Nos concertos e recitais em teatros, quer dizer, em recintos fechados com reverberação controlada, a noção do palco vai depender do ponto onde estivermos postados. Na “torrinha” dos teatros de ópera (teatro de ópera não é uma casa de espetáculos só para ópera; assim se designa qualquer teatro de grande porte com capacidade para exibir também óperas), na “torrinha”, por exemplo, ouve-se o som da música como se vê o espetáculo, de ponta-cabeça, ou seja, de cima para baixo.
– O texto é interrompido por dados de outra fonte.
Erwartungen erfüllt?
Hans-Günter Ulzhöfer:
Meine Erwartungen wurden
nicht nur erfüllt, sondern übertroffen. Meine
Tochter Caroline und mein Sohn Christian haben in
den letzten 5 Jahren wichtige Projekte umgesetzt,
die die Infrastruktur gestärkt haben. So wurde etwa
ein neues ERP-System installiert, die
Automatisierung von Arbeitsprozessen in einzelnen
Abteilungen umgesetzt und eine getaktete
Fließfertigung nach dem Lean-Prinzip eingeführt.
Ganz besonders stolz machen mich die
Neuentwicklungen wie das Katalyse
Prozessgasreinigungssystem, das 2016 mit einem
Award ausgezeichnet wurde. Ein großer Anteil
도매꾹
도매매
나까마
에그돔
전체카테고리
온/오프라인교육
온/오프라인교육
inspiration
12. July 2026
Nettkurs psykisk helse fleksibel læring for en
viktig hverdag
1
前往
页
Nessas condições, ouve-se um som sem perspectiva ou de estreita e enviesada perspectiva, como se estivéssemos assistindo ao espetáculo pelo lado de fora do recinto, através de uma janela... (Sei do que estou falando, tive experiências a mancheias, é muito esquisito.)
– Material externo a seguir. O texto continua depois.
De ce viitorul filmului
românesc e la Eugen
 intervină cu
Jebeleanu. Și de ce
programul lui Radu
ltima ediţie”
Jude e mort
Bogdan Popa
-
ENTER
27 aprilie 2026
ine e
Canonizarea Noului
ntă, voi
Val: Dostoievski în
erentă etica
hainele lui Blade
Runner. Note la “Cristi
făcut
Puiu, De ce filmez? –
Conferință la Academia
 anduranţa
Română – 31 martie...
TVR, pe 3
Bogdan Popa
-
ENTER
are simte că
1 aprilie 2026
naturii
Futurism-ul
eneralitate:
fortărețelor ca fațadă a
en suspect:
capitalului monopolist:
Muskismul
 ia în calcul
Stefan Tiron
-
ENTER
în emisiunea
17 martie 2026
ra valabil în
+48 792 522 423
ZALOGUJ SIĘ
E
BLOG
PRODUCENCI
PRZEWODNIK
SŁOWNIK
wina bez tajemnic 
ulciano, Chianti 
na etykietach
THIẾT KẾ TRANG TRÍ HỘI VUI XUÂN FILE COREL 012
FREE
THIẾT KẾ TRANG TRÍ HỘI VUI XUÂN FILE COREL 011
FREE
Mas nos teatros de ópera há também o som dos camarotes, que é aconchegante porque em geral amaciado por cortinas e guarnições de veludo, e pobre em perspectiva; das frisas, muito próximo do som dos camarotes, mas de melhor perspectiva porquanto ficam quase ao nível da plateia; do balcão nobre, que recebe todo o brilho dos médios uma vez que está situado de frente para o palco e na bissetriz do ângulo vertical formado pelo piso e teto do teatro; da plateia, que é suave, perspectivo, longínquo, mas algo soturno. Há também o som do maestro (que Deus o proteja!), impactante, nas fuças, por vezes mais de 100 decibéis explodidos dentro dos tímpanos do pobre coitado... E, por fim, há o som de cada músico, que ouve seu instrumento em desproporção com o som do instrumento do colega vizinho, por isso que escuta o dele bem perto dos ouvidos e no viés das preocupações com o andamento indicado pelo regente – um olho no cravo e outro na ferradura, ou, propriamente, uma espiada de esguelha no maestro e atenção nos símbolos da partitura em sua frente (parte da partitura).
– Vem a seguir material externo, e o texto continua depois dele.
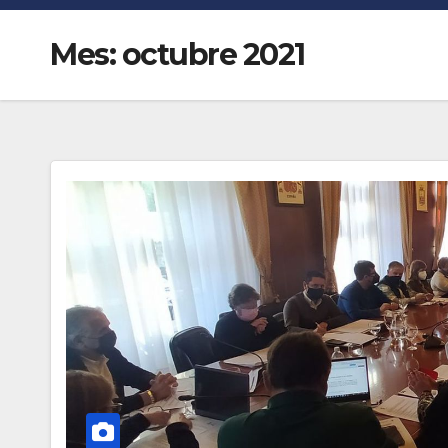
Mes:
octubre 2021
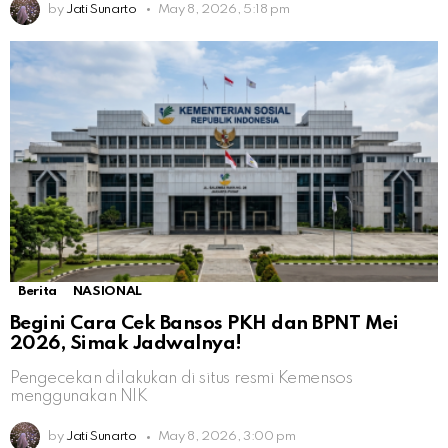
by
Jati Sunarto
May 8, 2026, 5:18 pm
Berita
NASIONAL
Begini Cara Cek Bansos PKH dan BPNT Mei
2026, Simak Jadwalnya!
Pengecekan dilakukan di situs resmi Kemensos
menggunakan NIK
by
Jati Sunarto
May 8, 2026, 3:00 pm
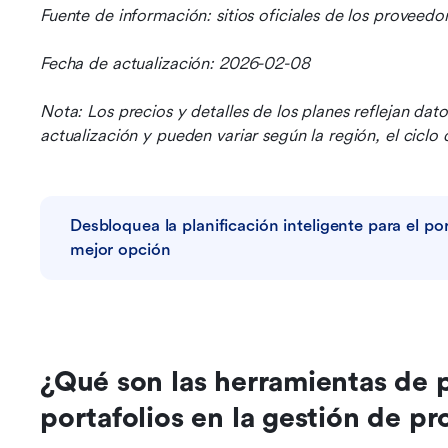
Fuente de información: sitios oficiales de los proveedo
Fecha de actualización: 2026-02-08
Nota: Los precios y detalles de los planes reflejan dat
actualización y pueden variar según la región, el ciclo
Desbloquea la planificación inteligente para el port
mejor opción
¿Qué son las herramientas de p
portafolios en la gestión de p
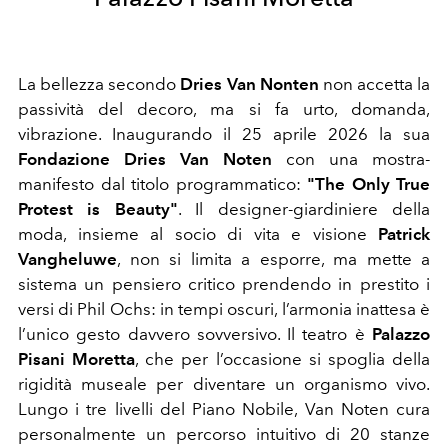
La bellezza secondo
Dries Van Nonten
non accetta la
passività del decoro, ma si fa urto, domanda,
vibrazione. Inaugurando il 25 aprile 2026 la sua
Fondazione Dries Van Noten
con una mostra-
manifesto dal titolo programmatico:
"The Only True
Protest is Beauty
"
. Il designer-giardiniere della
moda, insieme al socio di vita e visione
Patrick
Vangheluwe
, non si limita a esporre, ma mette a
sistema un pensiero critico prendendo in prestito i
versi di Phil Ochs: in tempi oscuri, l’armonia inattesa è
l’unico gesto davvero sovversivo. Il teatro è
Palazzo
Pisani Moretta
, che per l’occasione si spoglia della
rigidità museale per diventare un organismo vivo.
Lungo i tre livelli del Piano Nobile, Van Noten cura
personalmente un percorso intuitivo di 20 stanze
Palco sonoro como coisa concreta, definida, estável, estanque, compartimentada, o som de cada músico e cada músico no seu lugar, a voz de cada instrumento e cada voz vinda de um dado ponto, bem, essa coisa arrumadinha não existe em música, nem ao vivo nem na reprodução em conserva. Na reprodução em conserva porque na maioria das vezes as gravações são “trabalhadas” pelos produtores. Música gravada hoje, vozes postadas noutro dia. E ainda: na hora da gravação da música os naipes são divididos e, não raro, compartimentados: contrabaixo (no caso de jazz) dentro de um cubículo fechado, metais isolados das cordas por painéis isolantes, solistas com microfones exclusivos. E mais o poder do senhor engenheiro de som encarregado da mesa, com seus nervosos dedos e uma porção de botões (resistores variáveis) à disposição... E, sabemos, por via de tais botões o som de um instrumento pode parecer mais longe ou mais perto, ao gosto do senhor engenheiro de som.
E não falo da localização dos microfones e seus múltiplos canais. Ao gosto dos técnicos de áudio e ao capricho do técnico da mesa; um som da esquerda pode ser trocado e ouvido na direita, no centro, na frente, atrás, onde os técnicos quiserem, até mesmo na esquerda onde se originou. Pode ser ouvido forte ou fraco, nítido e articulado ou sutil e indistinto.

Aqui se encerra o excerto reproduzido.